┌──
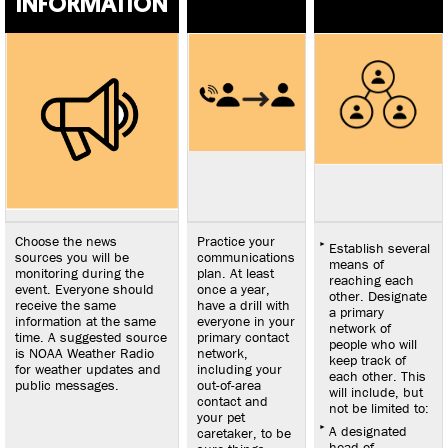
INFORMATION
disaster. If
anyone may
have trouble
speaking, clip it
to their clothing
in case they get
separated. See
chart below.
Choose the news
Practice your
Establish several
sources you will be
communications
means of
monitoring during the
plan. At least
reaching each
event. Everyone should
once a year,
other. Designate
receive the same
have a drill with
a primary
information at the same
everyone in your
network of
time. A suggested source
primary contact
people who will
is NOAA Weather Radio
network,
keep track of
for weather updates and
including your
each other. This
public messages.
out-of-area
will include, but
contact and
not be limited to:
your pet
A designated
caretaker, to be
head of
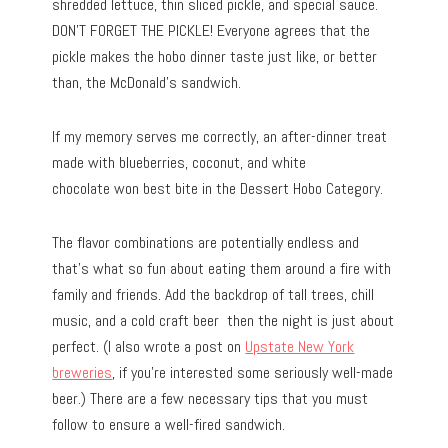
shredded lettuce, thin sliced pickle, and special sauce.
DON’T FORGET THE PICKLE! Everyone agrees that the
pickle makes the hobo dinner taste just like, or better
than, the McDonald’s sandwich.
If my memory serves me correctly, an after-dinner treat
made with blueberries, coconut, and white
chocolate won best bite in the Dessert Hobo Category.
The flavor combinations are potentially endless and
that’s what so fun about eating them around a fire with
family and friends. Add the backdrop of tall trees, chill
music, and a cold craft beer then the night is just about
perfect. (I also wrote a post on
Upstate New York
breweries
, if you’re interested some seriously well-made
beer.) There are a few necessary tips that you must
follow to ensure a well-fired sandwich.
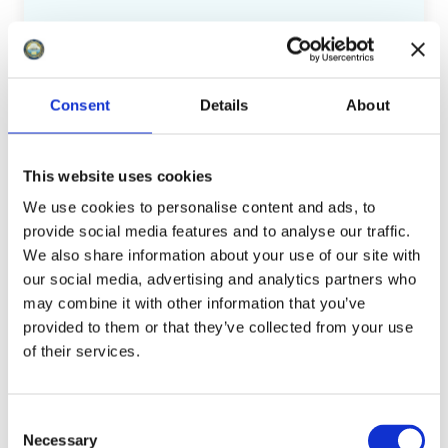
We welcome applications from
community organisations, schools, local
groups, sports clubs, cultural events (such
Consent
Details
About
as music festivals), and other initiatives
that benefit Minehead residents or the
This website uses cookies
area. Applications are initially reviewed by
We use cookies to personalise content and ads, to
staff for suitability against the criteria.
provide social media features and to analyse our traffic.
Those meeting the requirements are then
We also share information about your use of our site with
presented to the Finance and General
our social media, advertising and analytics partners who
Purposes Committee, which has the
may combine it with other information that you’ve
authority to award grants up to £500.
provided to them or that they’ve collected from your use
of their services.
To apply for a grant, you can download our
grant application pack
or contact our
C
office for more information. We're
Necessary
o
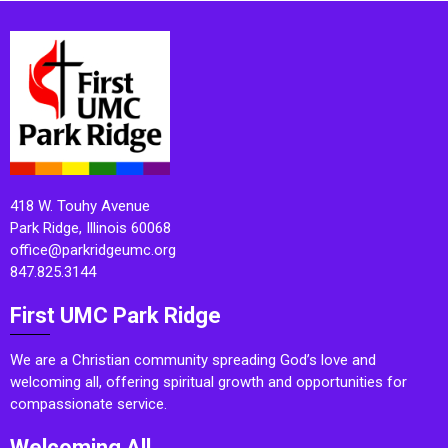
418 W. Touhy Avenue
Park Ridge, Illinois 60068
office@parkridgeumc.org
847.825.3144
First UMC Park Ridge
We are a Christian community spreading God’s love and
welcoming all, offering spiritual growth and opportunities for
compassionate service.
Welcoming All.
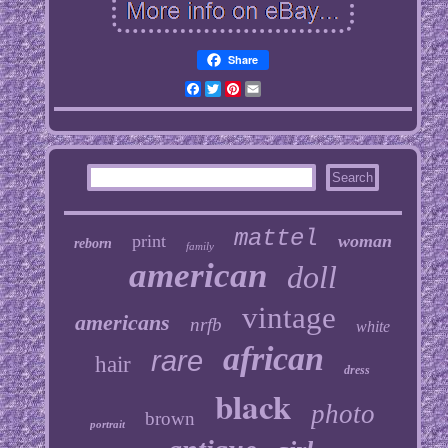
Share
Facebook
Twitter
Pinterest
Email
mattel
print
woman
reborn
family
american
doll
vintage
americans
nrfb
white
african
rare
hair
dress
black
photo
brown
portrait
└──
Produce an exact copy of only those lines that run from the line with "Purposes Committee, which has the" to the final line of the records, including both; exclude images.

§ **ANSWER SECTION**:
Purposes Committee, which has the
may combine it with other information that you’ve
authority to award grants up to £500.
provided to them or that they’ve collected from your use
of their services.
To apply for a grant, you can download our
grant application pack
or contact our
C
office for more information. We're
Necessary
o
418 W. Touhy Avenue
Park Ridge, Illinois 60068
office@parkridgeumc.org
847.825.3144
First UMC Park Ridge
We are a Christian community spreading God’s love and
welcoming all, offering spiritual growth and opportunities for
compassionate service.
Welcoming All.
Share
Facebook
Twitter
Pinterest
Email
mattel
print
woman
reborn
family
american
doll
vintage
americans
nrfb
white
african
rare
hair
dress
black
photo
brown
portrait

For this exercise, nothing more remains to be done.